Well, they can have the cold. I’m staying inside to bake. And here is one of the things that came out of my oven this weekend, Harvest Grain Wheat Baguette. Lately, I have been using the bread recipes from Artisan Bread in Five Minutes a Day by Jeff Hertzberg and Zoe Francois. It isn’t quite as quick and easy as it sounds, you do have to spend a little time mixing the initial batch of dough, and the five minutes a day don’t include resting and baking time, but it makes it so easy to have dough around so you can bake bread every day if you want. The recipes in the book all use the same technique for mixing the dough without kneading, letting it rise, and then refrigerating it and using pieces of the dough over as much as two weeks’ time. Once you have the technique down, you can pretty much make any type of bread this way. It works great and the bread is delicious.
I used the Light Whole Wheat Bread recipe in the book as the starting point for my baguette dough. The whole wheat flour I used was Organic 12-Grain Flour Blend and the grain mix was Harvest Grains Blend, both of which I ordered from King Arthur Flour. You could use any whole wheat flour and add in any kind of grain to the dough that you have, though. I’m planning to bake some of this in a loaf pan tomorrow and use it for sandwiches.
Harvest Grain Wheat Baguette
adapted from Artisan Bread in Five Minutes a Day
makes four 1 pound loaves
- 3 cups lukewarm water
- 1 1/2 tablespoons granulated yeast (1 1/2 packets)
- 1 tablespoon kosher salt
- 1 cup seed and grain mix, plus more for the topping
- 1 1/2 cups whole wheat flour, plus more for the pizza peel
- 4 1/4 cups bread flour
- Mix the yeast and salt with the water in the bowl of a stand mixer or in a large storage container if mixing by hand, then add the grain mix.
- Mix in the remaining dry ingredients with the dough hook or a spoon just until incorporated.
- Cover (not airtight), and allow to rest at room temperature until the dough rises and collapses or flattens on top, about 2 hours.
- The dough can be used immediately after this initial rise, or refrigerated in a lidded storage container to use over the next 14 days.
- On baking day, preheat the oven to 450 degrees with a baking stone placed on the middle rack. Place an empty broiler tray on any other shelf that won’t interfere with the rising bread.
- Dust the surface of the dough with flour and cut off a 1 pound (grapefruit size) piece. Dust the piece with more flour and shape it into a ball by stretching the surface of the dough around to the bottom on all four sides, rotating the ball a quarter-turn as you go.
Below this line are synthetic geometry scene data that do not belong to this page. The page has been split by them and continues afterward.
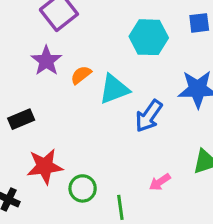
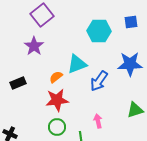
orange semicircle: (81, 75) -> (56, 77), moved
red star: (45, 166) -> (57, 100), moved
pink arrow: (160, 182) -> (98, 121), moved, turned 112

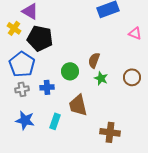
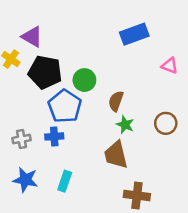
blue pentagon: (22, 64) -> (65, 106), moved
green circle: (70, 71) -> (84, 80), moved
brown trapezoid: (78, 105) -> (116, 155), moved

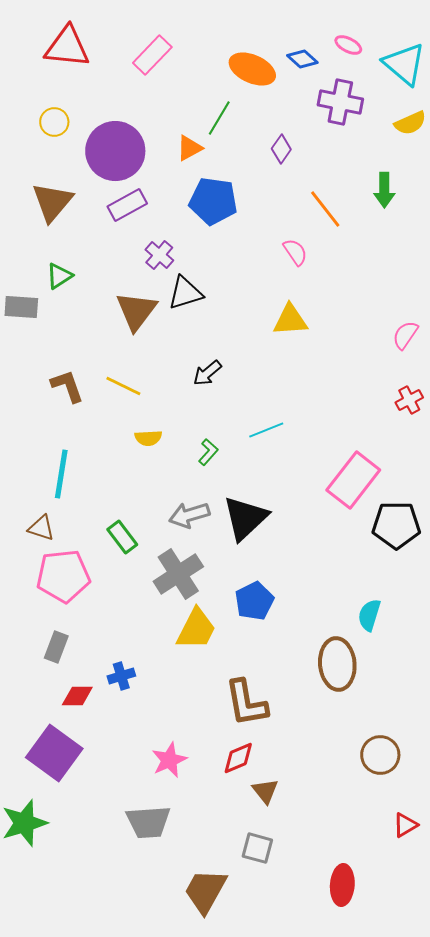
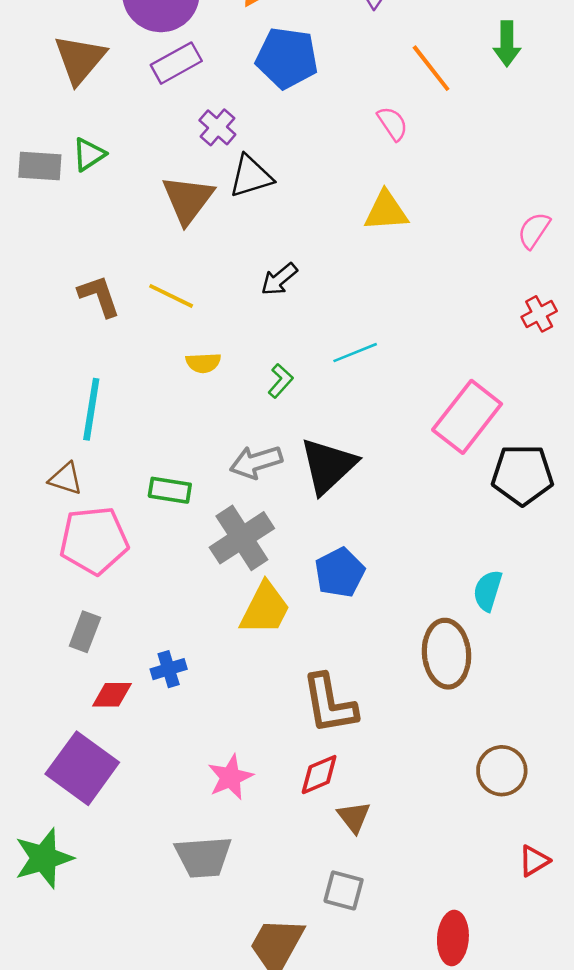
gray rectangle: (21, 307) -> (40, 166), moved
green rectangle: (122, 537) -> (170, 490), turned -44

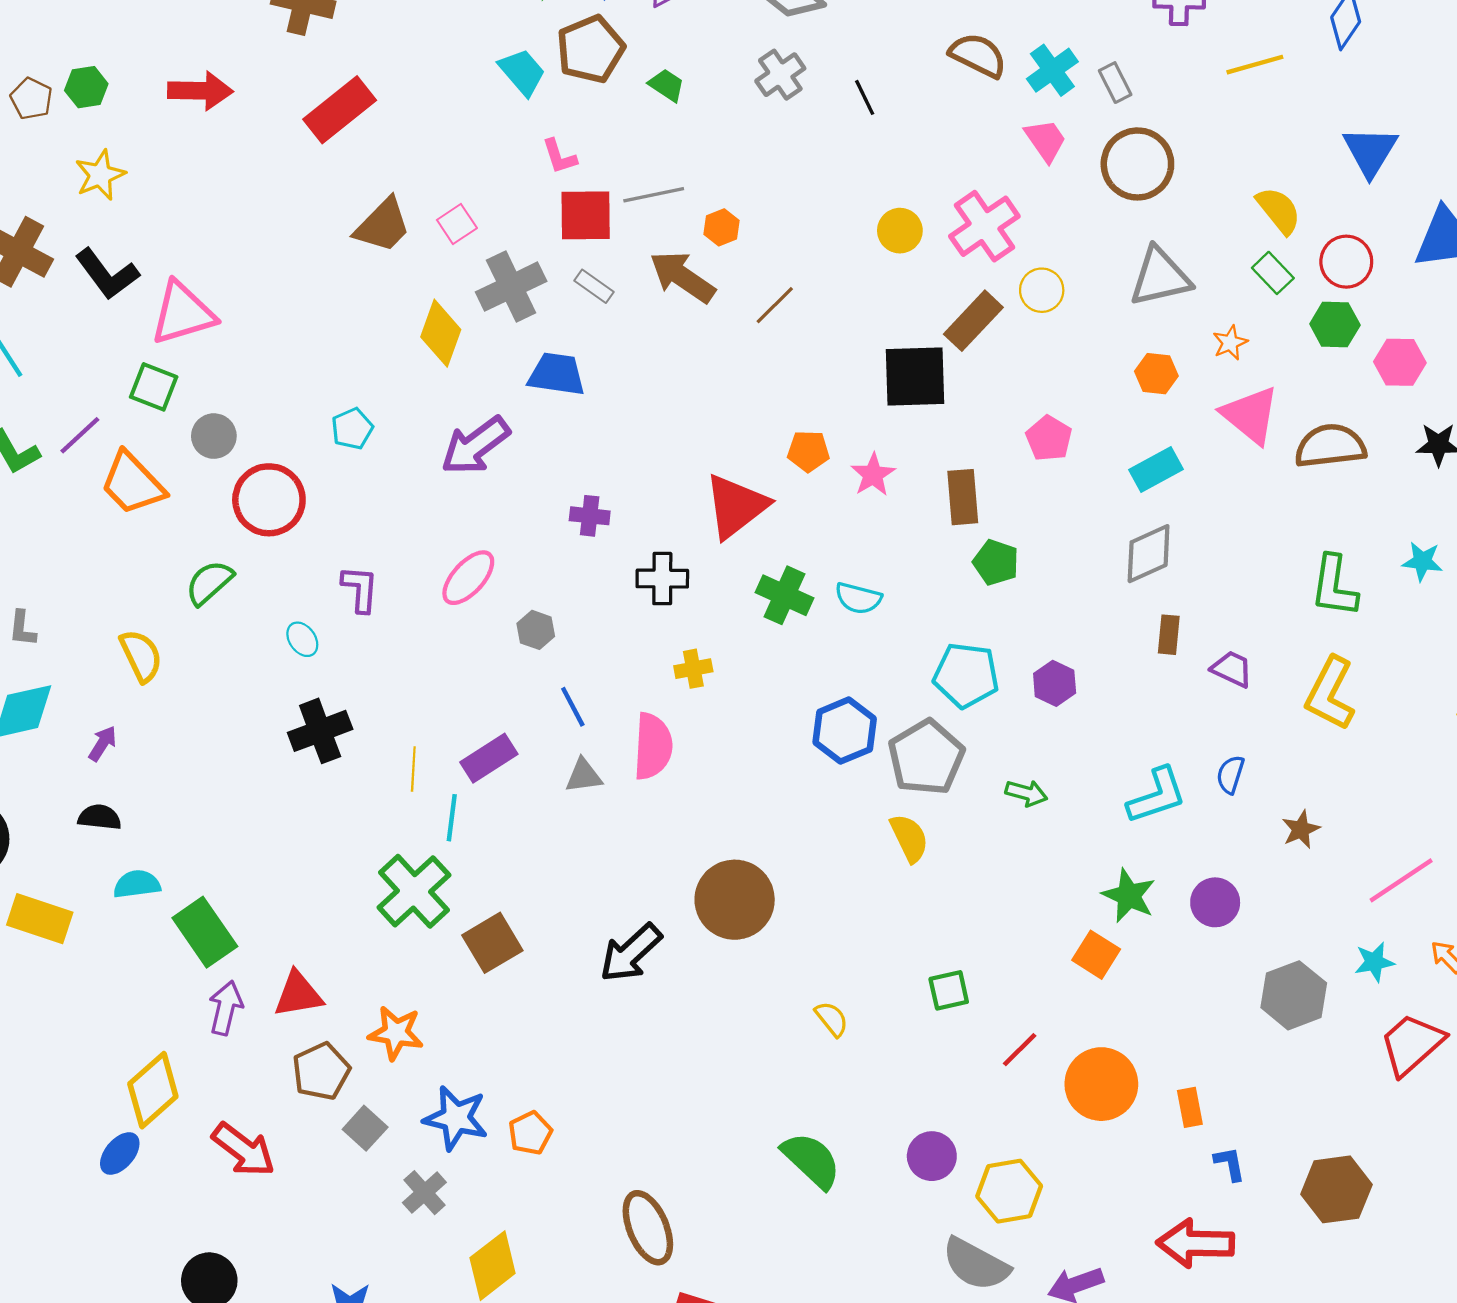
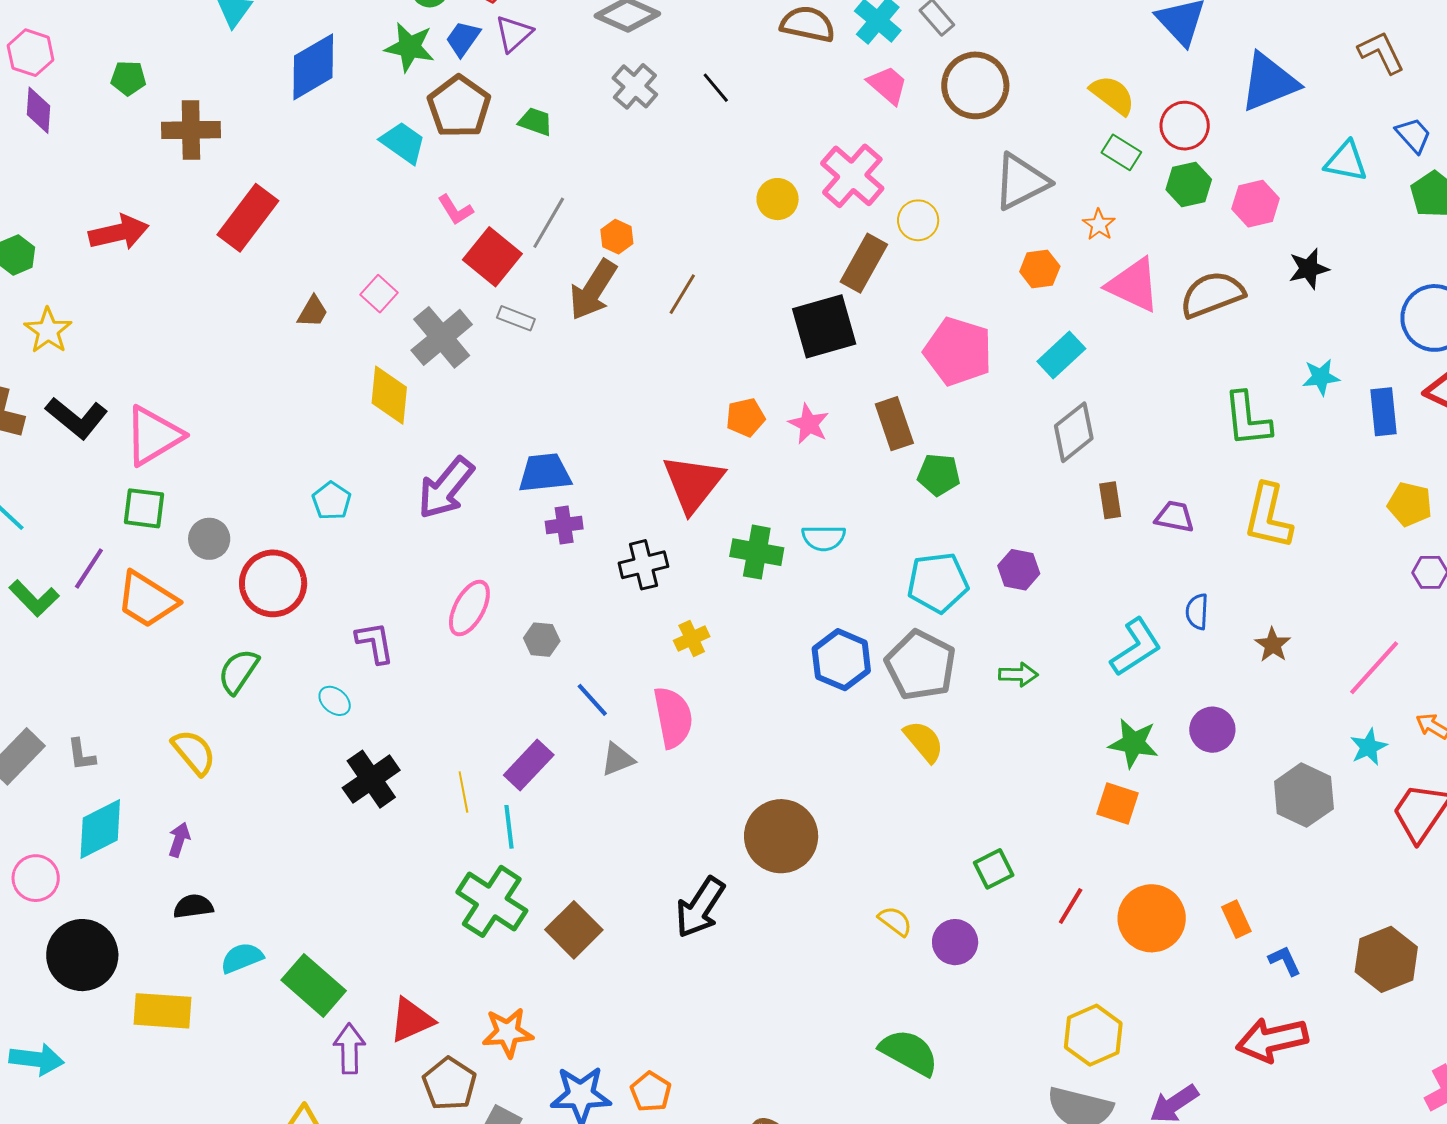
gray line: (654, 195) -> (549, 223), turned -34
red square: (586, 215) -> (492, 257), turned -36
brown trapezoid: (383, 225) -> (313, 312), size x0.6
brown arrow: (682, 277) -> (593, 290), turned -78
blue trapezoid: (557, 374) -> (545, 473), moved
pink pentagon: (1049, 438) -> (958, 351), size x1.6
purple circle: (932, 1156) -> (955, 942), moved

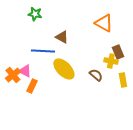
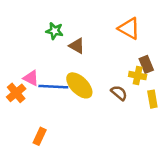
green star: (35, 14) -> (55, 31), moved
blue line: (43, 51) -> (53, 87), moved
pink triangle: (25, 71) -> (31, 78), moved
orange rectangle: (32, 86) -> (40, 136), moved

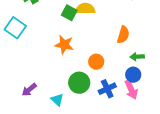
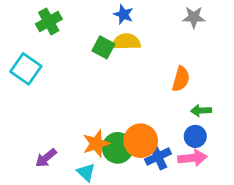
orange star: (64, 45) -> (96, 144), moved, turned -30
orange circle: (96, 62) -> (141, 141), moved, size x1.5
pink arrow: (131, 90) -> (192, 158), turned -72

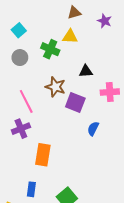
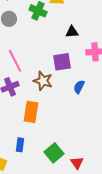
brown star: (55, 87) -> (43, 81), moved
purple square: (75, 102) -> (62, 62), turned -30

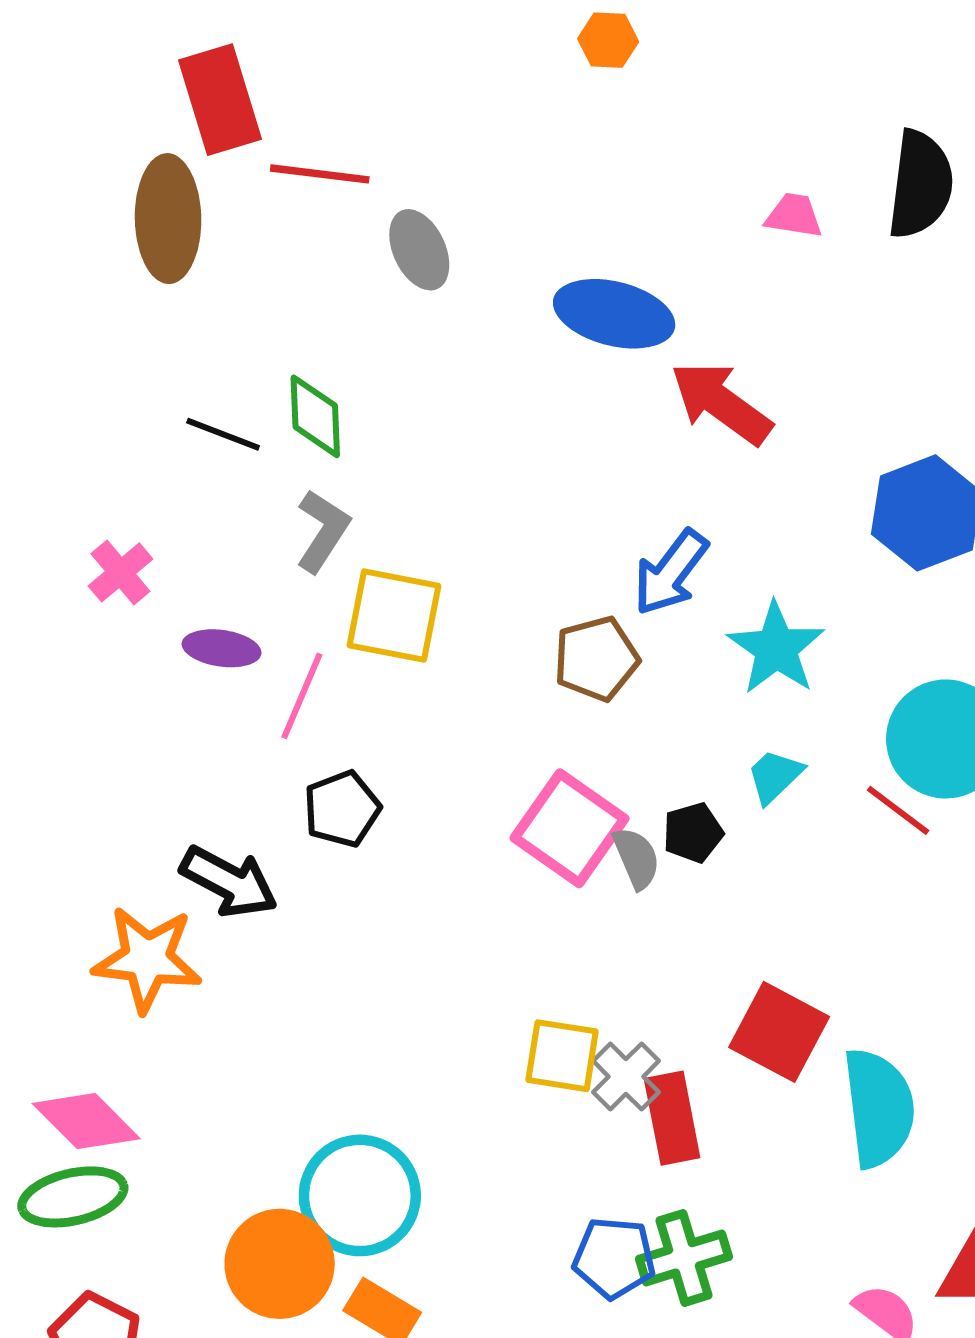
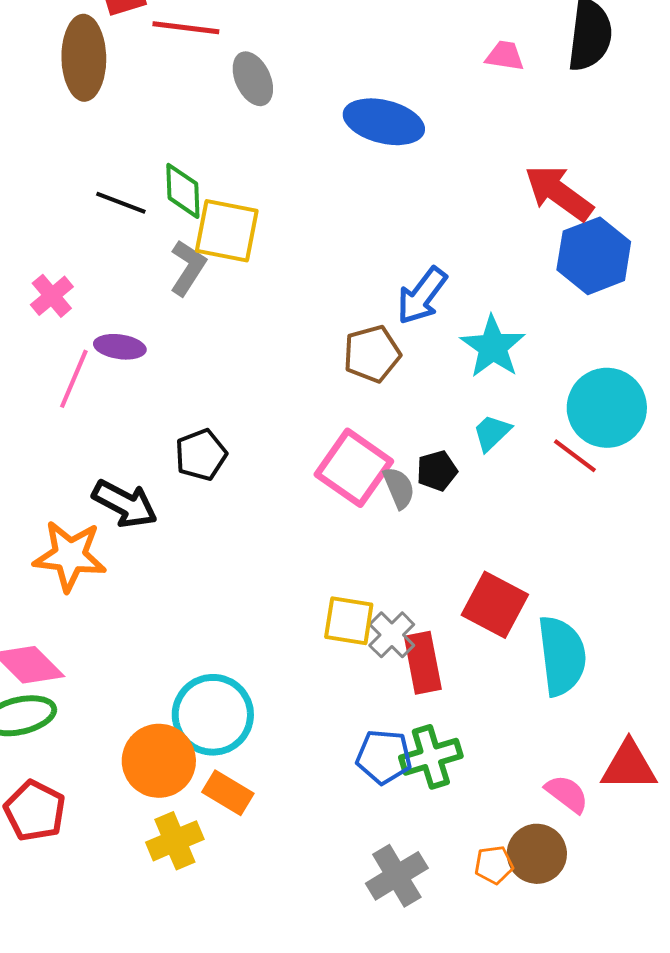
red arrow: (721, 403) -> (559, 193), moved
yellow square: (394, 616) -> (227, 231), moved
pink line: (302, 696) -> (74, 379), moved

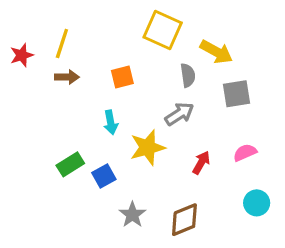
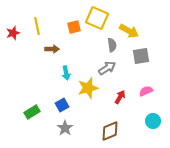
yellow line: (62, 43) -> (37, 26), turned -30
brown arrow: (67, 77) -> (52, 49), moved
orange square: (122, 77) -> (74, 27), moved
green rectangle: (70, 164) -> (32, 112), moved
gray star: (132, 215) -> (65, 128), moved

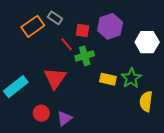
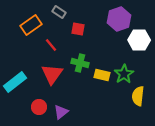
gray rectangle: (55, 18) -> (59, 12), moved
purple hexagon: (110, 26) -> (119, 19), moved
red line: (67, 44) -> (51, 45), moved
green cross: (85, 56) -> (80, 63), moved, turned 30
Once it’s cohesive, begin to stretch and elongate the dough, dusting with additional flour as necessary. Roll the dough back and forth to form a cylinder about 2 inches in diameter. Place the loaf on a pizza peel generously dusted with whole wheat flour and allow to rest for 20 minutes.
- After the dough has rested, paint water over the surface of the loaf with a pastry brush. Slash the loaf with diagonal cuts using a serrated knife. Sprinkle with the grain mix and press in very lightly.
- Slide the loaf directly onto the hot stone. Pour 1 cup of hot water into the broiler tray and quickly close the door. Bake for about 25 minutes, or until deeply browned and firm to the touch.
- Allow to cool on a rack before cutting or eating.